Today’s supply chains are complex, global, and highly dependent on
sub-tier suppliers. Long term sustained success of companies is hugely dependent on the resiliency of their suppliers. Despite this, most supply chain leaders are unable to readily access critical supplier information necessary in order to manage business effectively. Supply chain leaders need a solution that maps the global supply chain across multiple tiers, identifies critical supply chain dependencies, exposes critical vulnerabilities and single points of failure, manages risk mitigation across the organization, and optimizes resiliency practices throughout the organization.

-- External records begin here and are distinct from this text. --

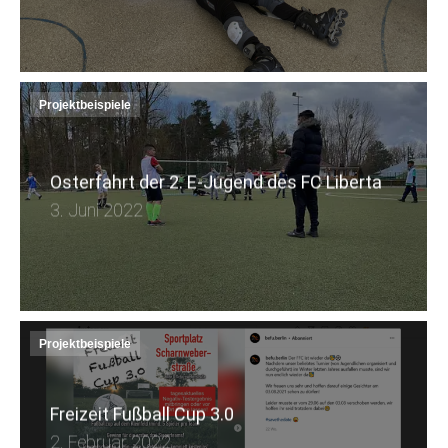
Projektbeispiele
Osterfahrt der 2. E-Jugend des FC Liberta
3. Juni 2022
Projektbeispiele
Freizeit Fußball Cup 3.0
2. Februar 2022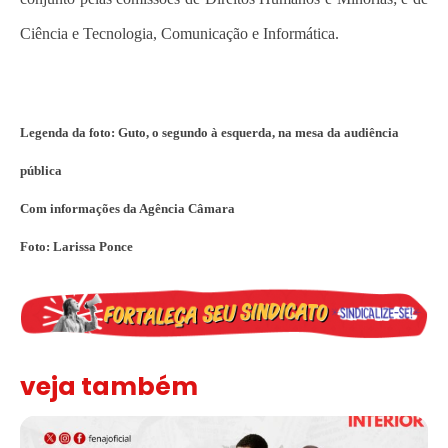
Ciência e Tecnologia, Comunicação e Informática.
Legenda da foto: Guto, o segundo à esquerda, na mesa da audiência
pública
Com informações da Agência Câmara
Foto: Larissa Ponce
veja também
Assinada nova CCT de jornais e revistas do interior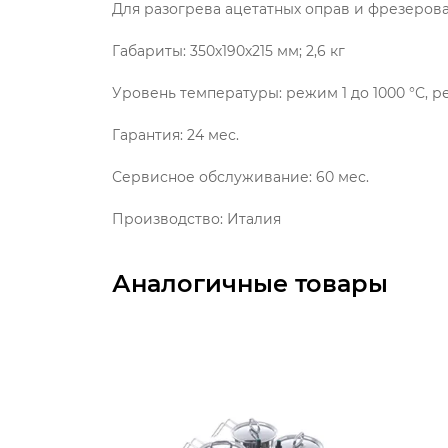
Для разогрева ацетатных оправ и фрезерова
Габариты: 350х190х215 мм; 2,6 кг
Уровень температуры: режим 1 до 1000 °С, ре
Гарантия: 24 мес.
Сервисное обслуживание: 60 мес.
Производство: Италия
Аналогичные товары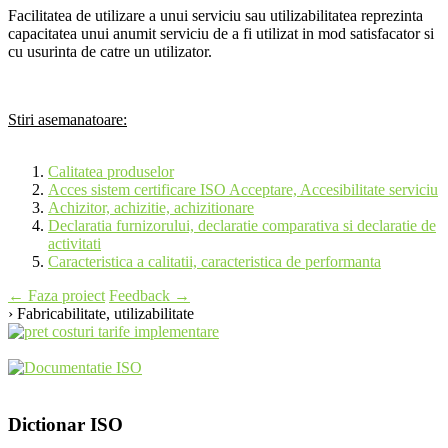
Facilitatea de utilizare a unui serviciu sau utilizabilitatea reprezinta
capacitatea unui anumit serviciu de a fi utilizat in mod satisfacator si
cu usurinta de catre un utilizator.
Stiri asemanatoare:
Calitatea produselor
Acces sistem certificare ISO Acceptare, Accesibilitate serviciu
Achizitor, achizitie, achizitionare
Declaratia furnizorului, declaratie comparativa si declaratie de
activitati
Caracteristica a calitatii, caracteristica de performanta
Post
←
Faza proiect
Feedback
→
› Fabricabilitate, utilizabilitate
navigation
Dictionar ISO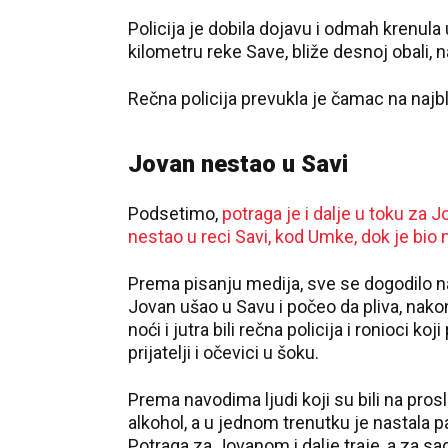
Policija je dobila dojavu i odmah krenula
kilometru reke Save, bliže desnoj obali, n
Rečna policija prevukla je čamac na najb
Jovan nestao u Savi
Podsetimo,
potraga je i dalje u toku za 
nestao u reci Savi, kod Umke, dok je bio
Prema pisanju medija, sve se dogodilo na
Jovan ušao u Savu i počeo da pliva, nako
noći i jutra bili rečna policija i ronioci k
prijatelji i očevici u šoku.
Prema navodima ljudi koji su bili na pros
alkohol, a u jednom trenutku je nastala p
Potraga za Jovanom i dalje traje, a za 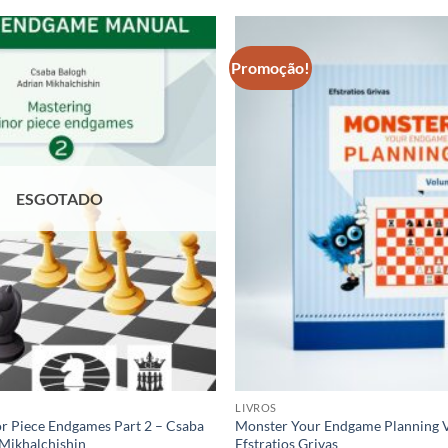
Promoção!
Adicionar
à lista de
desejos
ESGOTADO
LIVROS
r Piece Endgames Part 2 – Csaba
Monster Your Endgame Planning 
 Mikhalchishin
Efstratios Grivas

Despite popular opinion to the contrary, the harsh reality is that measuring supply chain risk at the supplier, or even the location, level is inadequate for today’s global and complex supply chains. In order to properly managing supply chain risk, a company must start by mapping its global supply chain down to the individual products, parts, sites, and revenue across each of the multiple tiers. Once the multi-tier supply chain is mapped down to the product and part level, with the proper methodology, the company can calculate risk scores based on (multiple measures of) financial risk, location (economic and geopolitical) risk, and recovery risk (recovery time and BCP). By evaluating supply chain elements based on inherent financial, location and recovery risks (which align well with the risks identified in the recent World Economic Forum Global Risks report), supply chain practitioners can choose the most effective mitigation
strategies.

As an example, by utilizing the above methodology, the Resilinc platform is able to quickly identify high risk, high revenue, single sourced parts for a high-revenue producing business unit. The high risk may come from long recovery times from a specific supplier manufacturing site in Malaysia or Japan. The customer can then come up with specific risk mitigations strategies for those specific high risk, high revenue single sourced parts before a disruption occurs, which could save the company millions in losses and unmeasurable damage to its brand. If risk was measured at the supplier level, these details would have been missed completely.

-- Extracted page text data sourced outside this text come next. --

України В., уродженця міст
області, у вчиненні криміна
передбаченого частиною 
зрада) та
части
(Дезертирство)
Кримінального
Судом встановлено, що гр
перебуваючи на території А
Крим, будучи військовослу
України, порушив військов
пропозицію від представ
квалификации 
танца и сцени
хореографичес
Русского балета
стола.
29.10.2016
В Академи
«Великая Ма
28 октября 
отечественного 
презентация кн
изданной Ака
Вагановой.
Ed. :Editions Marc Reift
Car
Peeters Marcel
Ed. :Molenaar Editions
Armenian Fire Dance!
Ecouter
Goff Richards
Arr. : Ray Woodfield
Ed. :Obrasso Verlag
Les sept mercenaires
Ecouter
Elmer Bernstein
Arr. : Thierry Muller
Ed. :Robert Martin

Customers should not only focus on assessing and mapping risks based on their supplier global footprint and site locations, but also should capture sub-contractor and sub-tier supplier dependencies, site activities, part origin, alternate sites, recovery times, emergency
contacts, and business continuity planning (BCP) information. By focusing on identifying critical vulnerabilities and the highest risk exposures using quantitative scores and impact analysis at the product, part, and site level, leaders can direct limited budget and resources into the right areas for optimal protection against future supply chain disruptions.

Thanks, Jon!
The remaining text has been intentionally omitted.